Question M3: Redo the same ordination as above after outlier removal. What is the proportion of variance explained by the 1st axis?

Different ordination projections

In this section we will explore different ordination projections.

First we will perform a PCoA using Bray-Curtis dissimilarity.

out_bc = ordinate(pst2, method = "MDS", distance = "bray")
evals_bc = out_bc$values$Eigenvalues
plot_ordination(pst2, out_bc, color = "age_binned") +
  coord_fixed(sqrt(evals_bc[2] / evals_bc[1])) 

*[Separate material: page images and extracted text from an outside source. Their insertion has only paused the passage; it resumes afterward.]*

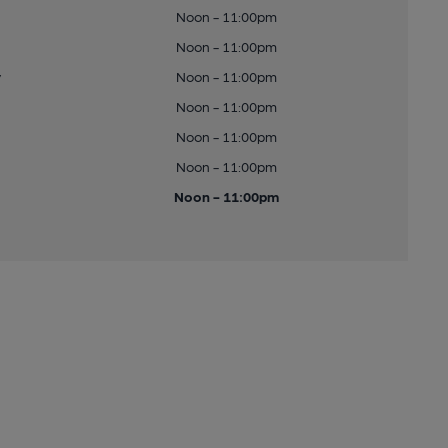
Noon - 11:00pm
Noon - 11:00pm
y
Noon - 11:00pm
Noon - 11:00pm
Noon - 11:00pm
Noon - 11:00pm
Noon - 11:00pm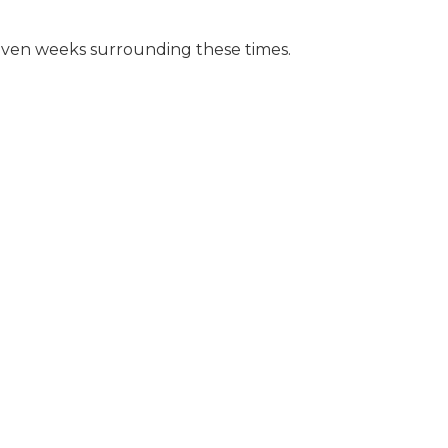
r even weeks surrounding these times.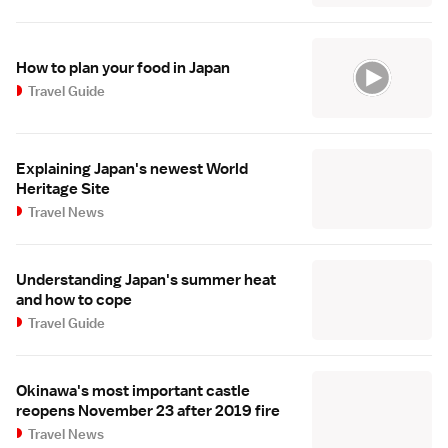
How to plan your food in Japan
Travel Guide
Explaining Japan's newest World
Heritage Site
Travel News
Understanding Japan's summer heat
and how to cope
Travel Guide
Okinawa's most important castle
reopens November 23 after 2019 fire
Travel News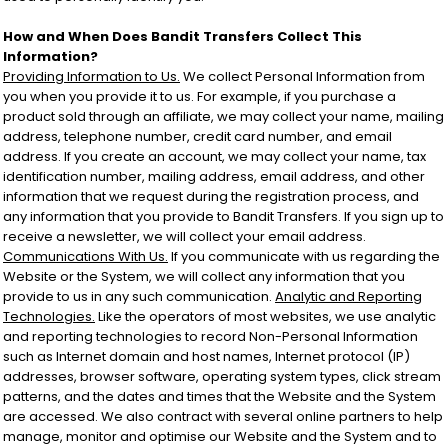
How and When Does Bandit Transfers Collect This
Information?
Providing Information to Us.
We collect Personal Information from
you when you provide it to us. For example, if you purchase a
product sold through an affiliate, we may collect your name, mailing
address, telephone number, credit card number, and email
address. If you create an account, we may collect your name, tax
identification number, mailing address, email address, and other
information that we request during the registration process, and
any information that you provide to Bandit Transfers. If you sign up to
receive a newsletter, we will collect your email address.
Communications With Us.
If you communicate with us regarding the
Website or the System, we will collect any information that you
provide to us in any such communication.
Analytic and Reporting
Technologies.
Like the operators of most websites, we use analytic
and reporting technologies to record Non-Personal Information
such as Internet domain and host names, Internet protocol (IP)
addresses, browser software, operating system types, click stream
patterns, and the dates and times that the Website and the System
are accessed. We also contract with several online partners to help
manage, monitor and optimise our Website and the System and to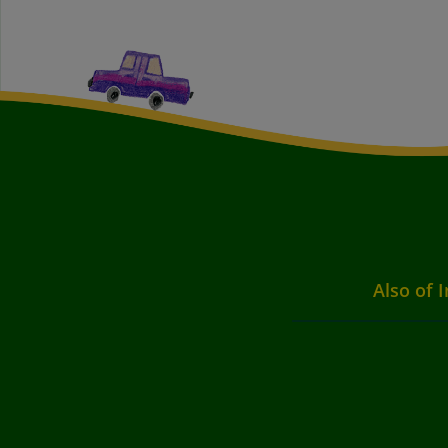
Also of I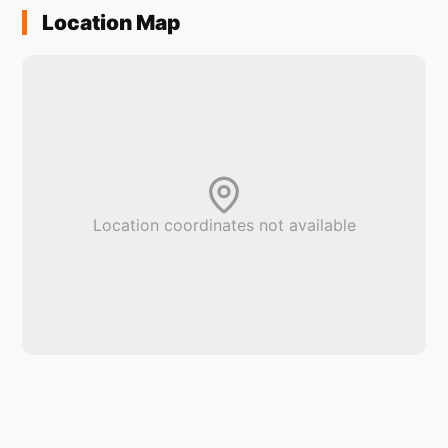
Location Map
Location coordinates not available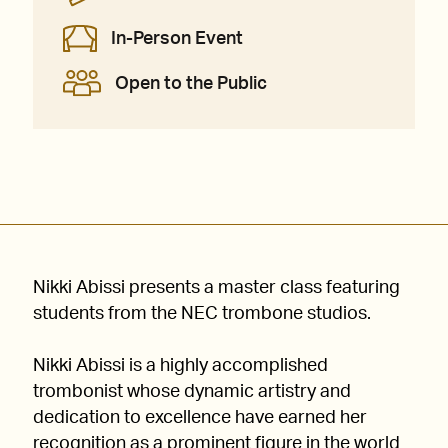
In-Person Event
Open to the Public
Nikki Abissi presents a master class featuring
students from the NEC trombone studios.
Nikki Abissi is a highly accomplished
trombonist whose dynamic artistry and
dedication to excellence have earned her
recognition as a prominent figure in the world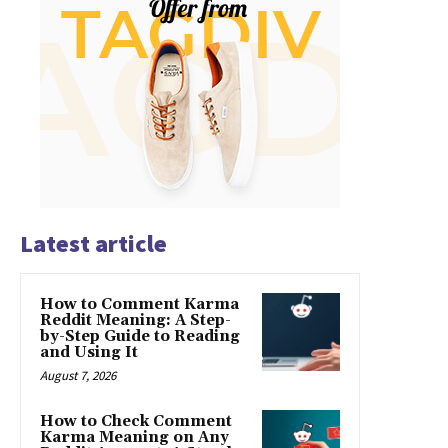
Latest article
How to Comment Karma
Reddit Meaning: A Step-
by-Step Guide to Reading
and Using It
August 7, 2026
How to Check Comment
Karma Meaning on Any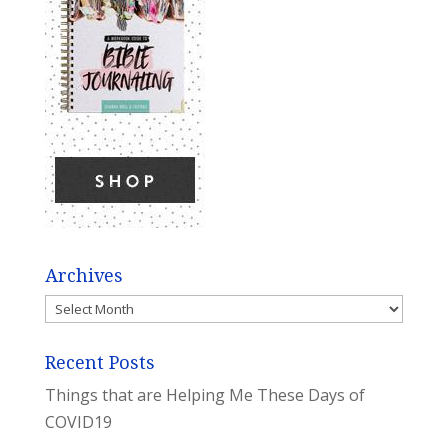
Archives
Archives
Recent Posts
Things that are Helping Me These Days of
COVID19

The plot above shows the ordination of the samples, and we see that the second axis corresponds to an age effect, with the samples from the younger and older mice separating fairly well.

Next we look at double principal coordinates analysis (DPCoA), which is a phylogenetic ordination method that provides a biplot representation of both samples and taxonomic categories. (Warning: This next line will take a while to compute.)

out_dpcoa = ordinate(pst2, method = "DPCoA")
evals_dpcoa = out_dpcoa$eig
plot_ordination(pst2, out_dpcoa, color = "age_binned",
                  shape = "family_relationship") +
  coord_fixed(sqrt(evals_dpcoa[2] / evals_dpcoa[1])) +
  labs(col = "Binned Age", shape = "Litter")

We see again that the second axis corresponds to young vs. old mice.

plot_ordination(pst2, out_dpcoa, type = "species", color = "Phylum") +
  coord_fixed(sqrt(evals_dpcoa[2] / evals_dpcoa[1]))

The second plot suggests an interpretation of the second axis: samples that have larger scores on the second axis have more taxa from Bacteroidetes and one subset of Firmicutes.

Question M5: Consider a sample which is particularly enriched in bacteria from the Bacteroidetes Phylum. Do you think it is more likely that its projection on the first axis will have a positive value or negative value?